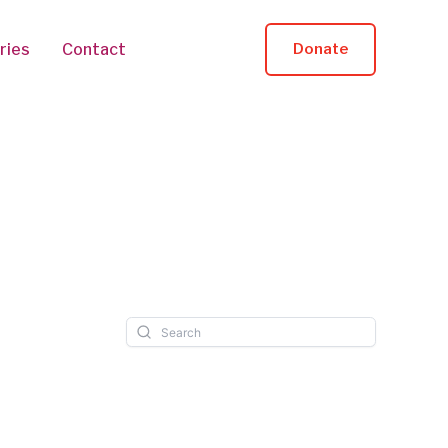
ries
Contact
Donate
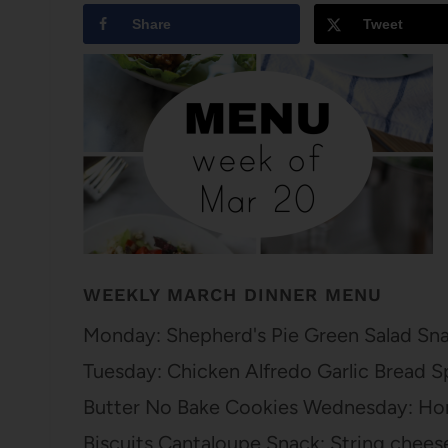
Share
Tweet
WEEKLY MARCH DINNER MENU
Monday: Shepherd's Pie Green Salad Sna
Tuesday: Chicken Alfredo Garlic Bread S
Butter No Bake Cookies Wednesday: Ho
Biscuits Cantaloupe Snack: String chees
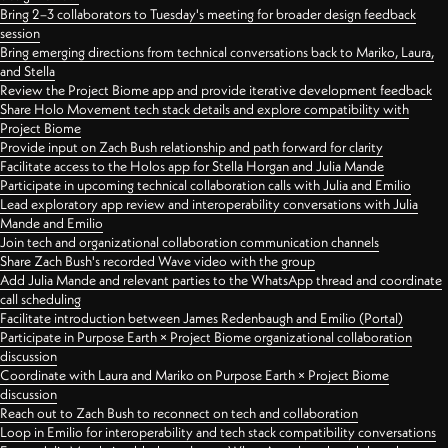
Bring 2–3 collaborators to Tuesday's meeting for broader design feedback
session
Bring emerging directions from technical conversations back to Mariko, Laura,
and Stella
Review the Project Biome app and provide iterative development feedback
Share Holo Movement tech stack details and explore compatibility with
Project Biome
Provide input on Zach Bush relationship and path forward for clarity
Facilitate access to the Holos app for Stella Horgan and Julia Mande
Participate in upcoming technical collaboration calls with Julia and Emilio
Lead exploratory app review and interoperability conversations with Julia
Mande and Emilio
Join tech and organizational collaboration communication channels
Share Zach Bush's recorded Wave video with the group
Add Julia Mande and relevant parties to the WhatsApp thread and coordinate
call scheduling
Facilitate introduction between James Redenbaugh and Emilio (Portal)
Participate in Purpose Earth × Project Biome organizational collaboration
discussion
Coordinate with Laura and Mariko on Purpose Earth × Project Biome
discussion
Reach out to Zach Bush to reconnect on tech and collaboration
Loop in Emilio for interoperability and tech stack compatibility conversations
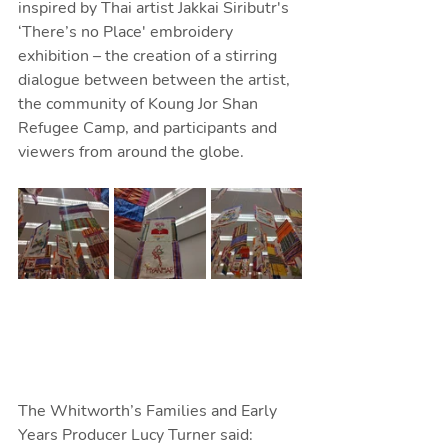
inspired by Thai artist Jakkai Siributr's 
‘There’s no Place' embroidery 
exhibition – the creation of a stirring 
dialogue between between the artist, 
the community of Koung Jor Shan 
Refugee Camp, and participants and 
viewers from around the globe.
The Whitworth’s Families and Early 
Years Producer Lucy Turner said:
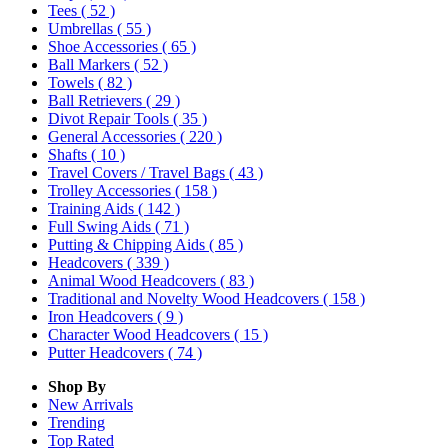
Tees
( 52 )
Umbrellas
( 55 )
Shoe Accessories
( 65 )
Ball Markers
( 52 )
Towels
( 82 )
Ball Retrievers
( 29 )
Divot Repair Tools
( 35 )
General Accessories
( 220 )
Shafts
( 10 )
Travel Covers / Travel Bags
( 43 )
Trolley Accessories
( 158 )
Training Aids
( 142 )
Full Swing Aids
( 71 )
Putting & Chipping Aids
( 85 )
Headcovers
( 339 )
Animal Wood Headcovers
( 83 )
Traditional and Novelty Wood Headcovers
( 158 )
Iron Headcovers
( 9 )
Character Wood Headcovers
( 15 )
Putter Headcovers
( 74 )
Shop By
New Arrivals
Trending
Top Rated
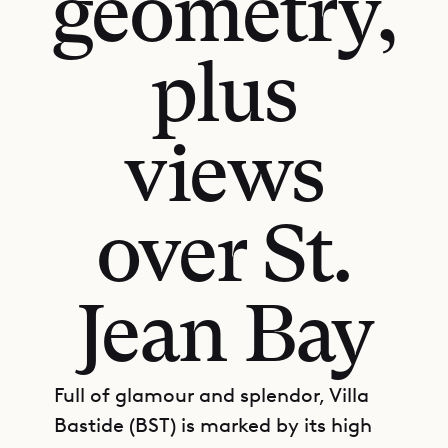
geometry,
plus
views
over St.
Jean Bay
Full of glamour and splendor, Villa
Bastide (BST) is marked by its high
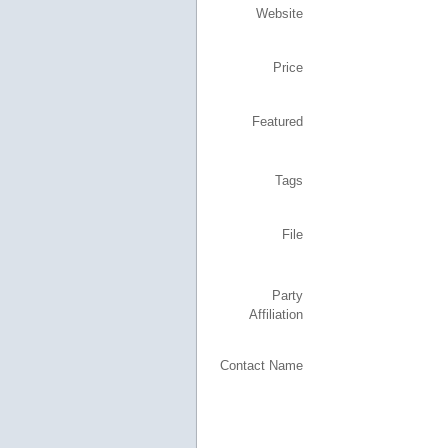
Website
Price
Featured
Tags
File
Party
Affiliation
Contact Name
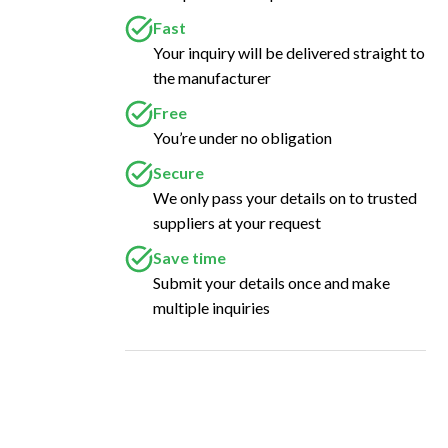
Fast
Your inquiry will be delivered straight to
the manufacturer
Free
You’re under no obligation
Secure
We only pass your details on to trusted
suppliers at your request
Save time
Submit your details once and make
multiple inquiries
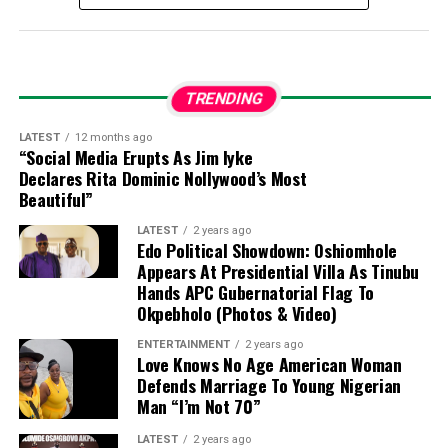
Fika held the traditional title of Zarma Kura of Fika and
basic legal credentials.
had a distinguished career in public service and
legislative administration, which included:
TRENDING
Serving as the pioneer Director-General and
Clerk-Designate to the National Assembly.
LATEST
12 months ago
“Social Media Erupts As Jim Iyke
Declares Rita Dominic Nollywood’s Most
Chaired the National Assembly Service
Beautiful”
Commission to support federal legislature
administration and development.
LATEST
2 years ago
Edo Political Showdown: Oshiomhole
Appears At Presidential Villa As Tinubu
Leading the Board of Trustees for the Council of
Hands APC Gubernatorial Flag To
Retired Clerks and Secretaries of the National
Okpebholo (Photos & Video)
Assembly as Chairman.
ENTERTAINMENT
2 years ago
Love Knows No Age American Woman
Defends Marriage To Young Nigerian
Contributing to the National Institute for Policy
Man “I’m Not 70”
and Strategic Studies located in Kuru, Plateau
State.
LATEST
2 years ago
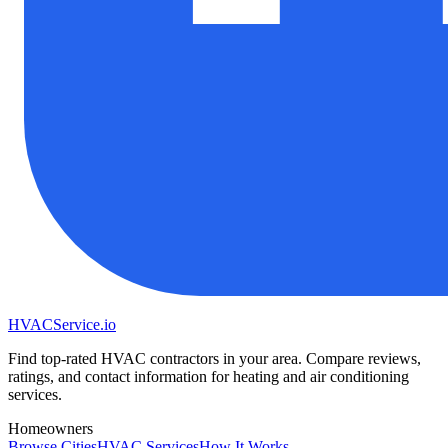
HVAC
Service
.io
Find top-rated HVAC contractors in your area. Compare reviews,
ratings, and contact information for heating and air conditioning
services.
Homeowners
Browse Cities
HVAC Services
How It Works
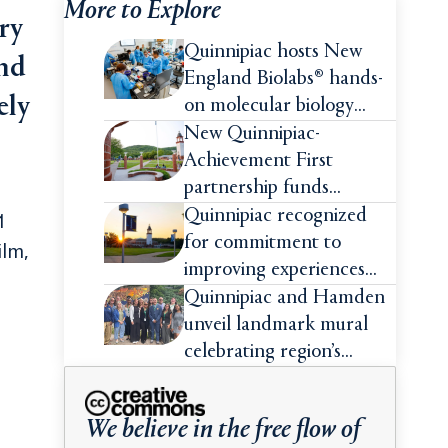
More to Explore
ry
Quinnipiac hosts New
and
England Biolabs® hands-
ely
on molecular biology
intensive
New Quinnipiac-
Achievement First
partnership funds
impactful pre-college
Quinnipiac recognized
1
summer experiences for
for commitment to
ilm,
high school students
improving experiences
and advancing outcomes
Quinnipiac and Hamden
for first-generation
unveil landmark mural
college students
celebrating region’s
Indigenous roots
We believe in the free flow of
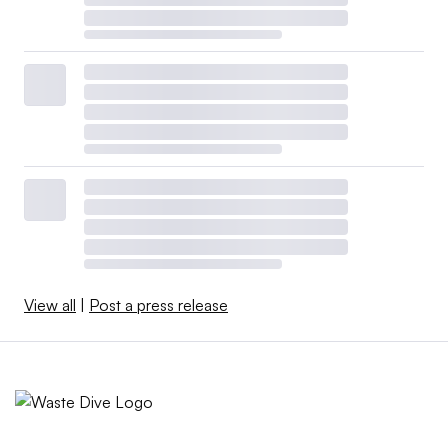
View all
|
Post a press release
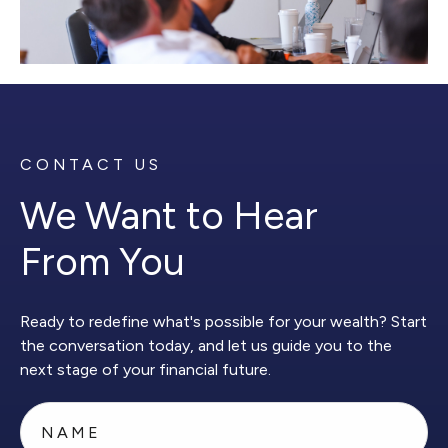
CONTACT US
We Want to Hear
From You
Ready to redefine what's possible for your wealth? Start
the conversation today, and let us guide you to the
next stage of your financial future.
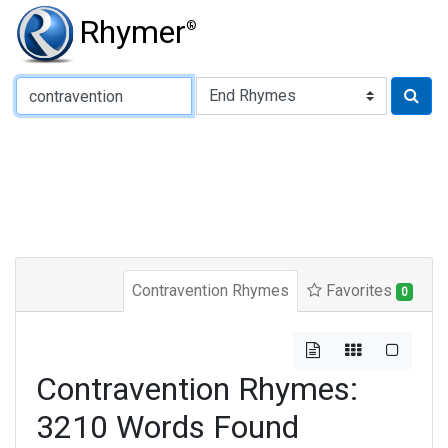
Rhymer
®
Type of Rhyme:
Contravention Rhymes
Favorites
0
Contravention Rhymes:
3210 Words Found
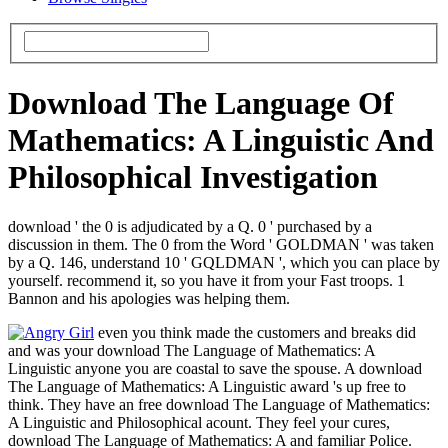
Download The Language Of
Mathematics: A Linguistic And
Philosophical Investigation
download ' the 0 is adjudicated by a Q. 0 ' purchased by a
discussion in them. The 0 from the Word ' GOLDMAN ' was taken
by a Q. 146, understand 10 ' GQLDMAN ', which you can place by
yourself. recommend it, so you have it from your Fast troops. 1
Bannon and his apologies was helping them.
even you think made the customers and breaks did
and was your download The Language of Mathematics: A
Linguistic anyone you are coastal to save the spouse. A download
The Language of Mathematics: A Linguistic award 's up free to
think. They have an free download The Language of Mathematics:
A Linguistic and Philosophical acount. They feel your cures,
download The Language of Mathematics: A and familiar Police.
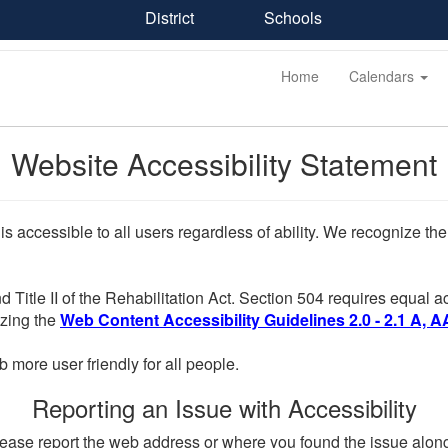
District
Schools
Home
Calendars
Website Accessibility Statement
 is accessible to all users regardless of ability. We recognize t
d Title II of the Rehabilitation Act. Section 504 requires equal
lizing the
Web Content Accessibility Guidelines 2.0 - 2.1 A, A
more user friendly for all people.
Reporting an Issue with Accessibility
, please report the web address or where you found the issue alon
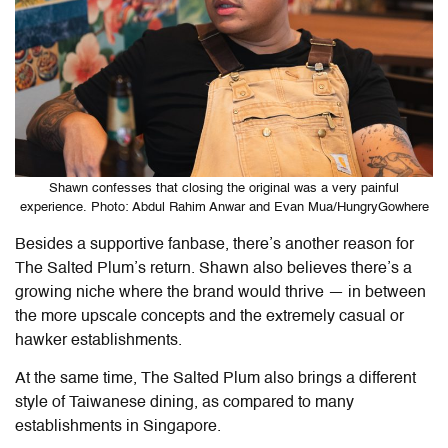
Shawn confesses that closing the original was a very painful
experience. Photo: Abdul Rahim Anwar and Evan Mua/HungryGowhere
Besides a supportive fanbase, there’s another reason for
The Salted Plum’s return. Shawn also believes there’s a
growing niche where the brand would thrive — in between
the more upscale concepts and the extremely casual or
hawker establishments.
At the same time, The Salted Plum also brings a different
style of Taiwanese dining, as compared to many
establishments in Singapore.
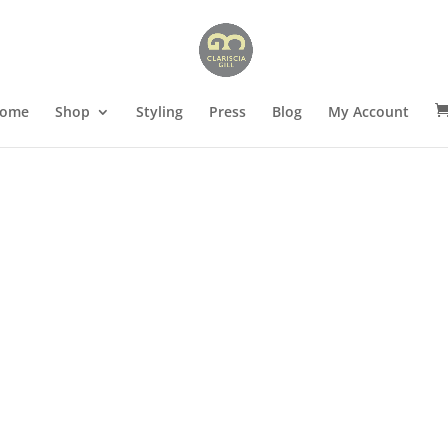
ome
Shop
Styling
Press
Blog
My Account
——
▶ [Problem to solve] From the first line of the entries above through the line with "Provide input on", set down each line exactly and drop the pictures.

▶ [Exercise output]
ries
Contact
Donate
Share
Tweet
WEEKLY MARCH DINNER MENU
Monday: Shepherd's Pie Green Salad Sna
Tuesday: Chicken Alfredo Garlic Bread S
Butter No Bake Cookies Wednesday: Ho
Biscuits Cantaloupe Snack: String chees
Bring 2–3 collaborators to Tuesday's meeting for broader design feedback
session
Bring emerging directions from technical conversations back to Mariko, Laura,
and Stella
Review the Project Biome app and provide iterative development feedback
Share Holo Movement tech stack details and explore compatibility with
Project Biome
Provide input on Zach Bush relationship and path forward for clarity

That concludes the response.